For example, when a complex video continues, the coding bit rate generated as a result of actual coding increases, and the error increases in the positive direction, the quantization width is increased. Prevent the error from expanding any further. Conversely, when the actual coding bit rate decreases continuously and the error increases in the negative direction, control is performed so that the quantization width is reduced and the coding bit rate is increased. . At this time, at the same time, the quantization width is determined in consideration of the behavior of the virtual buffer of the decoder so as to satisfy one or both of the predetermined maximum rate and minimum rate.
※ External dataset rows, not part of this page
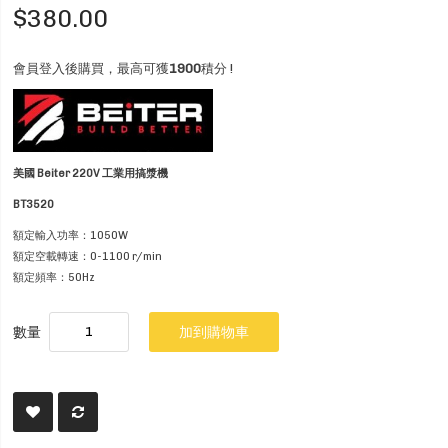
$380.00
會員登入後購買，最高可獲
1900
積分 !
美國 Beiter 220V 工業用搞漿機
BT3520
額定輸入功率：1050W
額定空載轉速：0-1100 r/min
額定頻率：50Hz
數量
加到購物車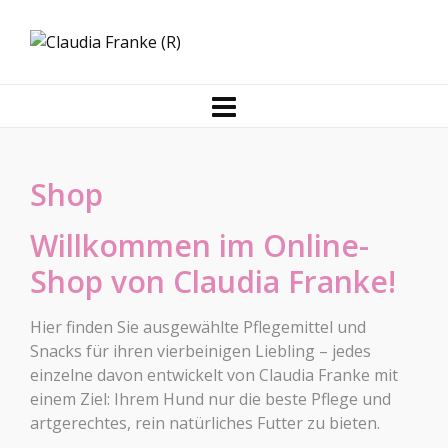
Shop
Willkommen im Online-
Shop von Claudia Franke!
Hier finden Sie ausgewählte Pflegemittel und
Snacks für ihren vierbeinigen Liebling – jedes
einzelne davon entwickelt von Claudia Franke mit
einem Ziel: Ihrem Hund nur die beste Pflege und
artgerechtes, rein natürliches Futter zu bieten.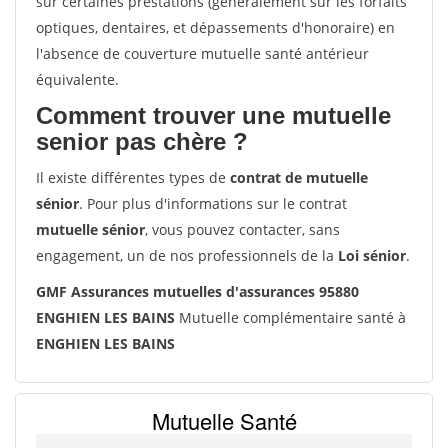
sur certaines prestations (généralement sur les forfaits
optiques, dentaires, et dépassements d'honoraire) en
l'absence de couverture mutuelle santé antérieur
équivalente.
Comment trouver une mutuelle
senior pas chère ?
Il existe différentes types de
contrat de mutuelle
sénior
. Pour plus d'informations sur le contrat
mutuelle sénior
, vous pouvez contacter, sans
engagement, un de nos professionnels de la
Loi sénior
.
GMF Assurances mutuelles d'assurances 95880
ENGHIEN LES BAINS
Mutuelle complémentaire santé à
ENGHIEN LES BAINS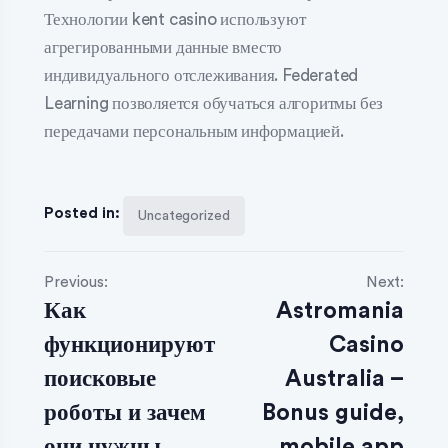
Технологии kent casino используют
агрегированными данные вместо
индивидуального отслеживания. Federated
Learning позволяется обучаться алгоритмы без
передачами персональным информацией.
Posted in:
Uncategorized
Previous:
Next:
Как
Astromania
функционируют
Casino
поисковые
Australia –
роботы и зачем
Bonus guide,
они нужны
mobile app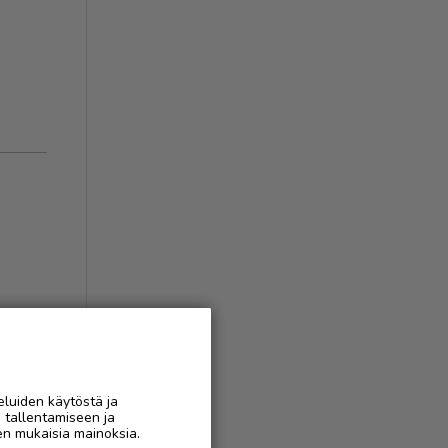
eluiden käytöstä ja
n tallentamiseen ja
en mukaisia mainoksia.
AAN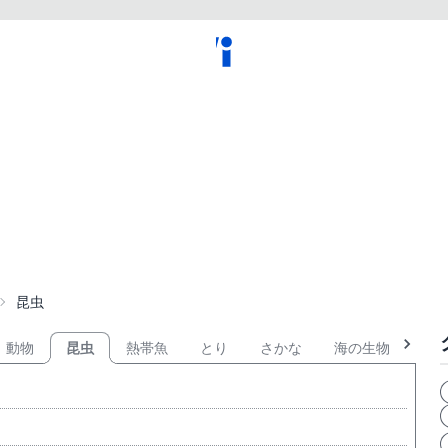
昆虫
動物
昆虫
熱帯魚
とり
さかな
海の生物
淡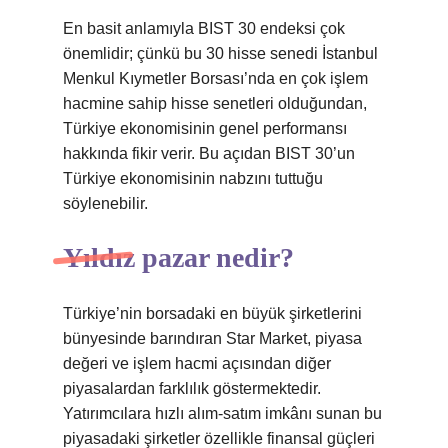
En basit anlamıyla BIST 30 endeksi çok
önemlidir; çünkü bu 30 hisse senedi İstanbul
Menkul Kıymetler Borsası’nda en çok işlem
hacmine sahip hisse senetleri olduğundan,
Türkiye ekonomisinin genel performansı
hakkında fikir verir. Bu açıdan BIST 30’un
Türkiye ekonomisinin nabzını tuttuğu
söylenebilir.
Yıldız pazar nedir?
Türkiye’nin borsadaki en büyük şirketlerini
bünyesinde barındıran Star Market, piyasa
değeri ve işlem hacmi açısından diğer
piyasalardan farklılık göstermektedir.
Yatırımcılara hızlı alım-satım imkânı sunan bu
piyasadaki şirketler özellikle finansal güçleri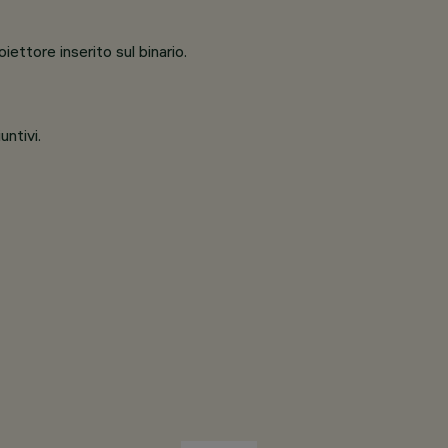
ttore inserito sul binario.
untivi.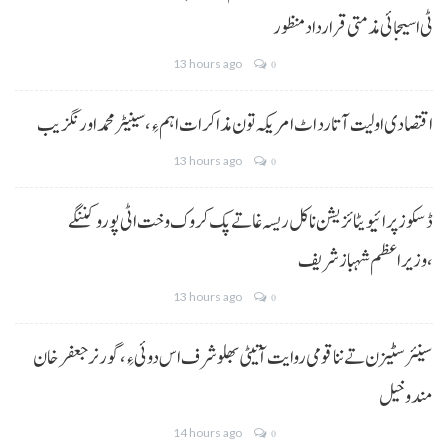
ٹی اسیجائی مذمتی قرارداد منظور
13 hours ago
0
اقتصادی اولیت آتا رد اٹ امریکہ تون مذاکرات اہم ءِ،سینیٹر محمد اورنگزیب
13 hours ago
0
ڈسکوز پرائیویٹائزیشن نا کل ریسہ غاتے پک کروک وخت اٹی پورو کننگے
،وزیراعظم شہباز شریف
13 hours ago
0
سینئر سٹیزن تے ننا قومی روایت آتیٹی بھلو شرف اس دوئی ءِ،گورنر جعفرخان
مندوخیل
14 hours ago
0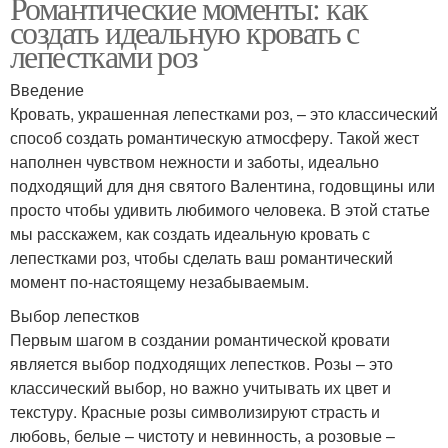
Романтические моменты: как
создать идеальную кровать с
лепестками роз
Введение
Кровать, украшенная лепестками роз, – это классический
способ создать романтическую атмосферу. Такой жест
наполнен чувством нежности и заботы, идеально
подходящий для дня святого Валентина, годовщины или
просто чтобы удивить любимого человека. В этой статье
мы расскажем, как создать идеальную кровать с
лепестками роз, чтобы сделать ваш романтический
момент по-настоящему незабываемым.
Выбор лепестков
Первым шагом в создании романтической кровати
является выбор подходящих лепестков. Розы – это
классический выбор, но важно учитывать их цвет и
текстуру. Красные розы символизируют страсть и
любовь, белые – чистоту и невинность, а розовые –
If the predetermined period in the past is set to a certain length, the quantization width can be considered to be substantially constant locally, and the bit rate can be varied according to the complexity of the image. Thus, a predetermined average bit rate can be satisfied.

In the first encoding, a scene change detected in advance from a specific point of an input video, for example, a start point of each chapter constituting a movie, a difference between frames, or a change in an error value of a motion vector is performed. The generated coded stream is divided at each point or at a specified predetermined periodic point. In other words, encoding is performed so that the GOP up to that point ends in the frame immediately before the input video frame corresponding to the above-described division point, and a new GOP starts from the frame corresponding to the division point. At this time, G to start anew
The OP is a closed GOP that performs encoding without referring to the video signal of the immediately preceding GOP.

The divided encoded stream of variable rate control generated by the first encoding in this manner is stored in a data storage device such as a hard disk device. In addition, encoding parameters such as a generated code amount and a quantization width are similarly stored in a data storage device such as a hard disk device in a form corresponding to the divided encoded stream. Next, the second encoding will be described.

The second encoding is performed on a section where the image quality is not satisfactory in the first encoding, and a new encoded stream is generated again. For other portions, the encoded stream generated in the first encoding can be used as it is.

Next, the editing process of the target encoding condition will be described. The operator designates the section for performing the second encoding from the input means 7 and the quantization width determination circuit 21 in the section.
The amount of correction of the modulation intensity of the quantization step determined by the above can be designated. The modulation intensity correction amount is stored by the correction amount storage circuit 40. Quantization width modulation circuit 4
1 changes the modulation intensity according to the designation.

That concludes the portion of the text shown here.